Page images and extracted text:
········

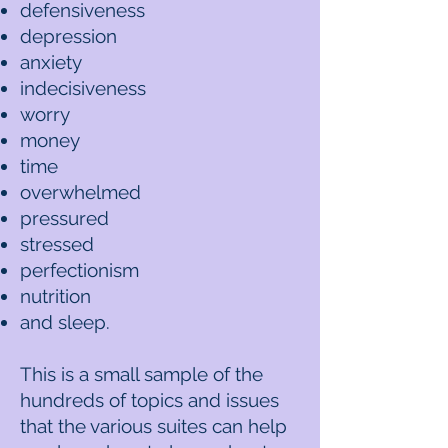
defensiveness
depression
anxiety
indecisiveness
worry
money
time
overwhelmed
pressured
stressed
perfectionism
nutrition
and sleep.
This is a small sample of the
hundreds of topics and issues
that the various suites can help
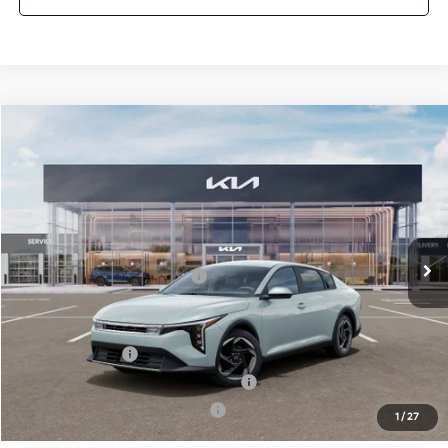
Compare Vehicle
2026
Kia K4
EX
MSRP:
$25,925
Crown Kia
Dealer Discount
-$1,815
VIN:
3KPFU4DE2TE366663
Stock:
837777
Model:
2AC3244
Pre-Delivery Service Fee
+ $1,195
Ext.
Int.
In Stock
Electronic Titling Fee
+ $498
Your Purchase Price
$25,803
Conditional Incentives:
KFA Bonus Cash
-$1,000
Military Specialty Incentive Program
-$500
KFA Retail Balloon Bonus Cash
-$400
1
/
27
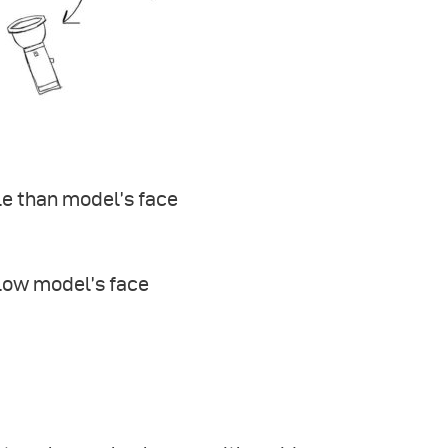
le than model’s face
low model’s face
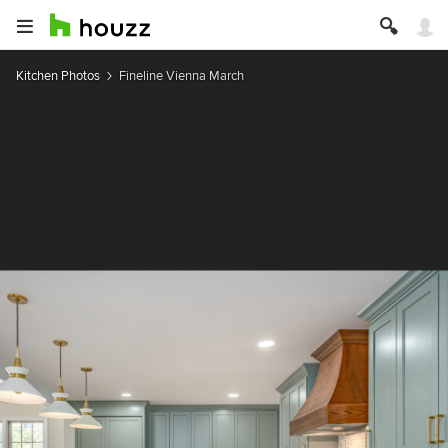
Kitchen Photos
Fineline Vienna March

········

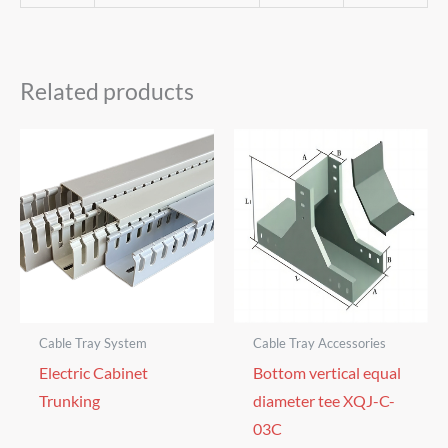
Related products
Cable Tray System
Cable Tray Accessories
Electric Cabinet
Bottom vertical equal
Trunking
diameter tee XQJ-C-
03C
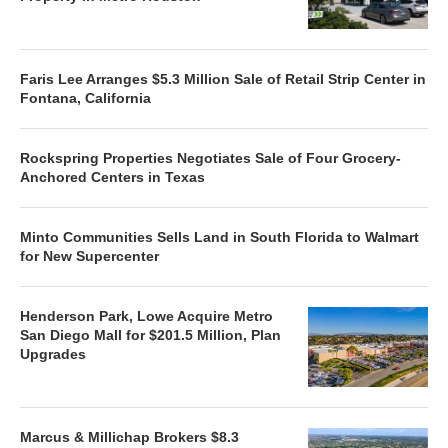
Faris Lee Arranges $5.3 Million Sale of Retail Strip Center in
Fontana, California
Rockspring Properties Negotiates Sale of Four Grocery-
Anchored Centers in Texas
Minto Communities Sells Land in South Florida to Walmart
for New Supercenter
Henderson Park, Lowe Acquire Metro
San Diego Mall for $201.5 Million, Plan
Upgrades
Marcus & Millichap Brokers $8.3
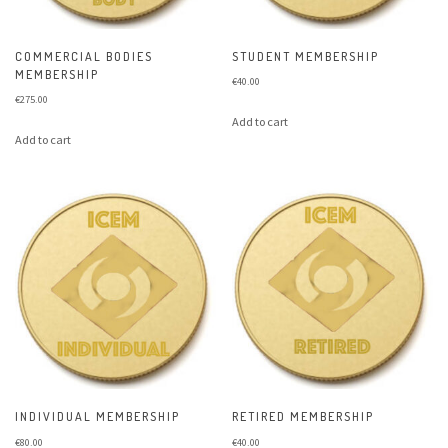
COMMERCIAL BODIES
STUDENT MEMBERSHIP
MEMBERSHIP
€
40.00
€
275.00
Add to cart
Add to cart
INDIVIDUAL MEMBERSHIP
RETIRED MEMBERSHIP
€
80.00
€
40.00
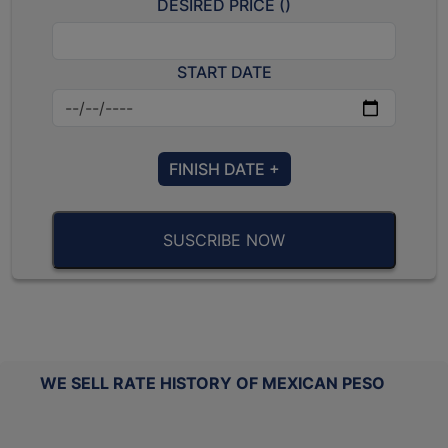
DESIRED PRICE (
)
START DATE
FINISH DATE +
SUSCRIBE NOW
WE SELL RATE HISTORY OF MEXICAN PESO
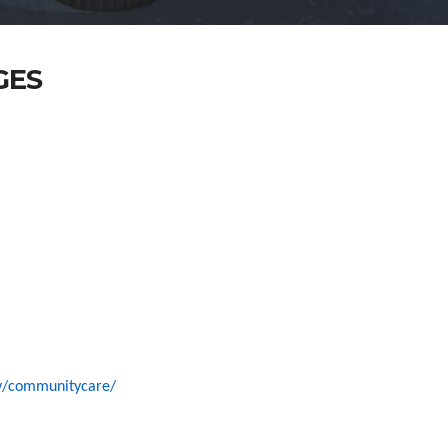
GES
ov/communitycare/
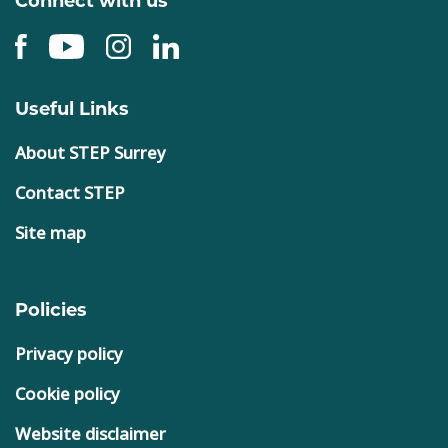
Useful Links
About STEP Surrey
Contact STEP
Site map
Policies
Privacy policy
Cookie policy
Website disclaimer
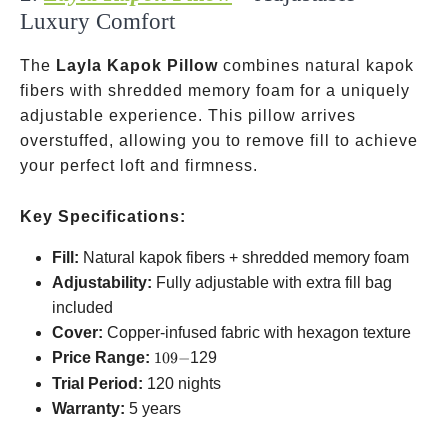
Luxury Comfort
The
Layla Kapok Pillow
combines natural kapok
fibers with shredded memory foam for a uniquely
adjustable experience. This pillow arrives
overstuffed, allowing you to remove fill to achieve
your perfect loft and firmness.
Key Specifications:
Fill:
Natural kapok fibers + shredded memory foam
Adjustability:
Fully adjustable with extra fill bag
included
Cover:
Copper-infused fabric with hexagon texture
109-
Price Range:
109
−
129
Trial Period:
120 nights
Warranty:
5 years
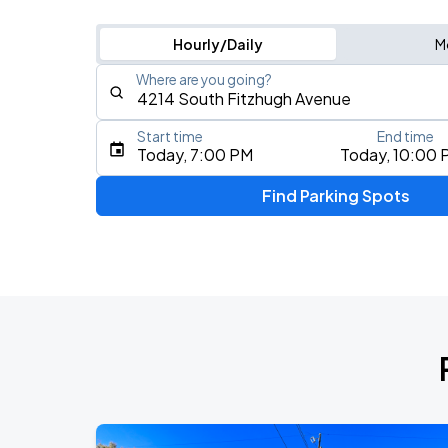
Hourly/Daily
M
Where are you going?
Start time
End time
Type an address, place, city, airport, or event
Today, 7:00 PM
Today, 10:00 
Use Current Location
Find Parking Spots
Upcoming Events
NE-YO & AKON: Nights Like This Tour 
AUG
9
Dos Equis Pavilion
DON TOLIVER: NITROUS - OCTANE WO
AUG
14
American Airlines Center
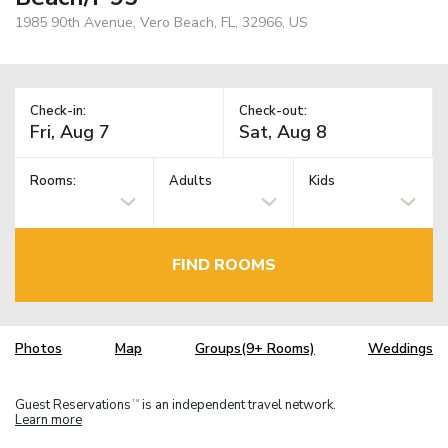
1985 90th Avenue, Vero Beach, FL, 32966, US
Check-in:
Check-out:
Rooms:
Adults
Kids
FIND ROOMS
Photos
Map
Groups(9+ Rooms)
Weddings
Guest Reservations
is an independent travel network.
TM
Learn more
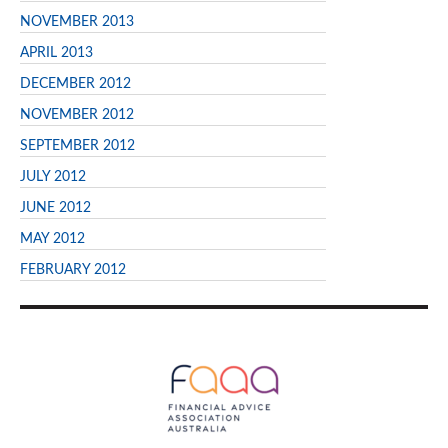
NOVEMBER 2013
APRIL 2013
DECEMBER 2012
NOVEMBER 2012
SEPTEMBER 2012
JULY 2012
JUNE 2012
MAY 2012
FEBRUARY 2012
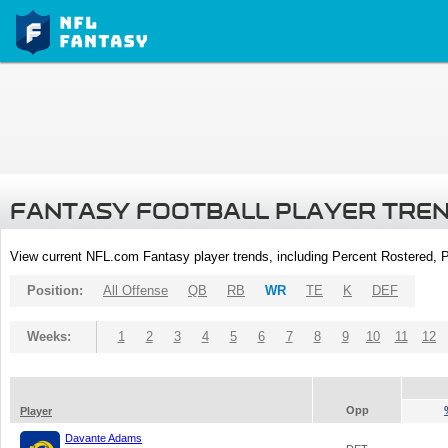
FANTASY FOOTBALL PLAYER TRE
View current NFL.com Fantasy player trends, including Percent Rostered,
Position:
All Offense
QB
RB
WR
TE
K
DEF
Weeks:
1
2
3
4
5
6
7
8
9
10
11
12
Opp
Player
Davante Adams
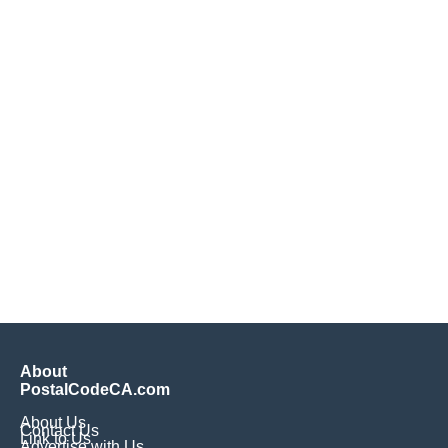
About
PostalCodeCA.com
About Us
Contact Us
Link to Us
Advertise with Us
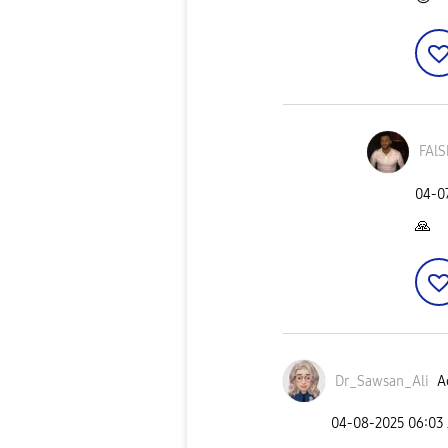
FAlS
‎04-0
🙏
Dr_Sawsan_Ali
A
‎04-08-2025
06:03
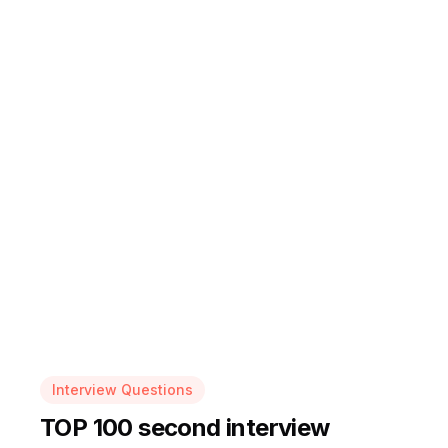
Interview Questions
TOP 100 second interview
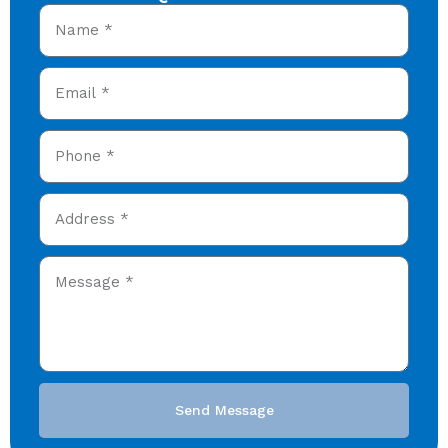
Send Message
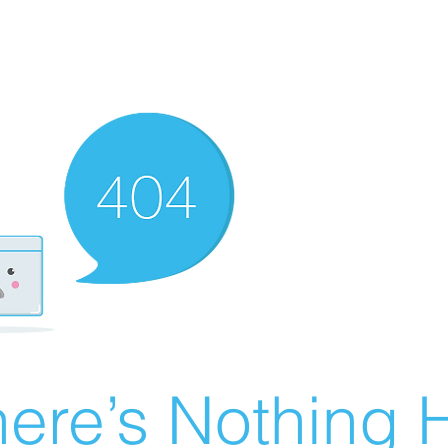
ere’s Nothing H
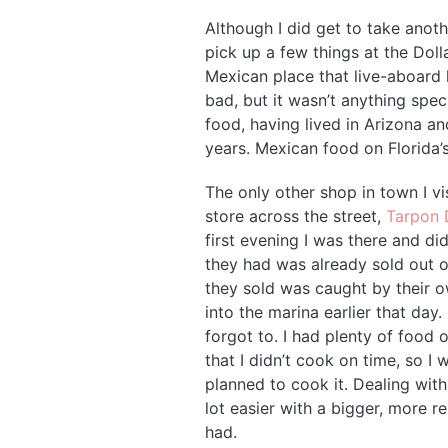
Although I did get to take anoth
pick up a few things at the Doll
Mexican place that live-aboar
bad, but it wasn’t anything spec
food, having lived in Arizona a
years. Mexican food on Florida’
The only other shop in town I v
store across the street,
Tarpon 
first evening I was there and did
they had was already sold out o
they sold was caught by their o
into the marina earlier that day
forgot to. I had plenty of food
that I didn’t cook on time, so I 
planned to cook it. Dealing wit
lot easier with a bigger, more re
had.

········

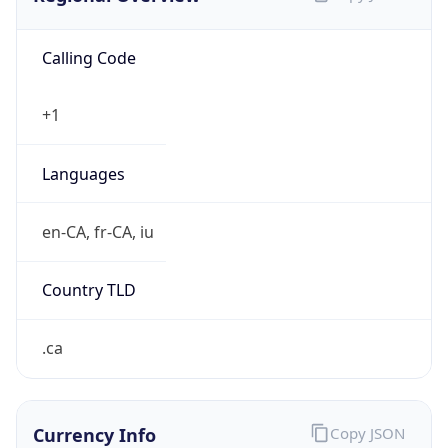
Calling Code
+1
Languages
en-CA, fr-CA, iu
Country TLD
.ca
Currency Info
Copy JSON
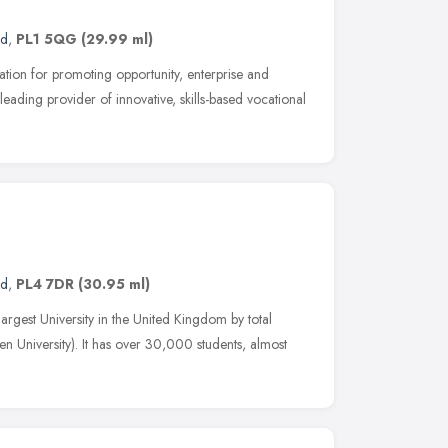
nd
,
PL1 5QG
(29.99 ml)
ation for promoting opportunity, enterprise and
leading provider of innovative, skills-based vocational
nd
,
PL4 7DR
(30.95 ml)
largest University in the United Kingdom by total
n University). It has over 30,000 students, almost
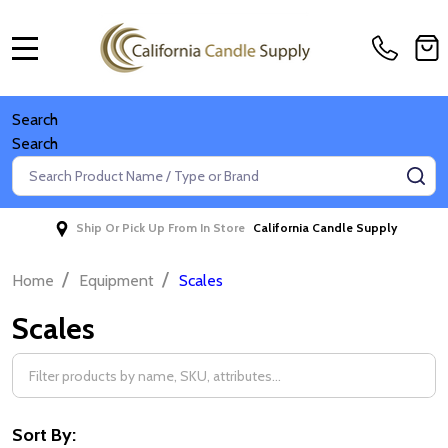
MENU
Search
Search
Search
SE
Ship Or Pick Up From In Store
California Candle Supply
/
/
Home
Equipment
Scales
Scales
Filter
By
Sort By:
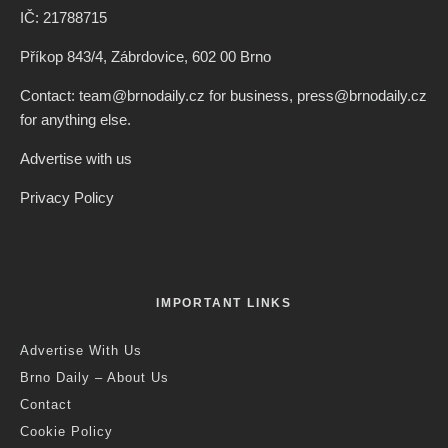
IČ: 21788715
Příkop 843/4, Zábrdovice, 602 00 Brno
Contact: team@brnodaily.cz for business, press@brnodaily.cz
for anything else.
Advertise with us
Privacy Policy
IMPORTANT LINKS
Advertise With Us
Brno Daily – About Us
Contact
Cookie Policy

········

* The problem
Above are records; write out the lines from the one with "defensiveness" down to the one with "Fineline Vienna March", exactly, leaving the pictures out.

* Task answer
defensiveness
depression
anxiety
indecisiveness
worry
money
time
overwhelmed
pressured
stressed
perfectionism
nutrition
and sleep.
This is a small sample of the
hundreds of topics and issues
that the various suites can help
Compare Vehicle
2026
Kia K4
EX
MSRP:
$25,925
Crown Kia
Dealer Discount
-$1,815
VIN:
3KPFU4DE2TE366663
Stock:
837777
Model:
2AC3244
Pre-Delivery Service Fee
+ $1,195
Ext.
Int.
In Stock
Electronic Titling Fee
+ $498
Your Purchase Price
$25,803
Conditional Incentives:
KFA Bonus Cash
-$1,000
Military Specialty Incentive Program
-$500
KFA Retail Balloon Bonus Cash
-$400
1
/
27
le than model’s face
low model’s face
Kitchen Photos
Fineline Vienna March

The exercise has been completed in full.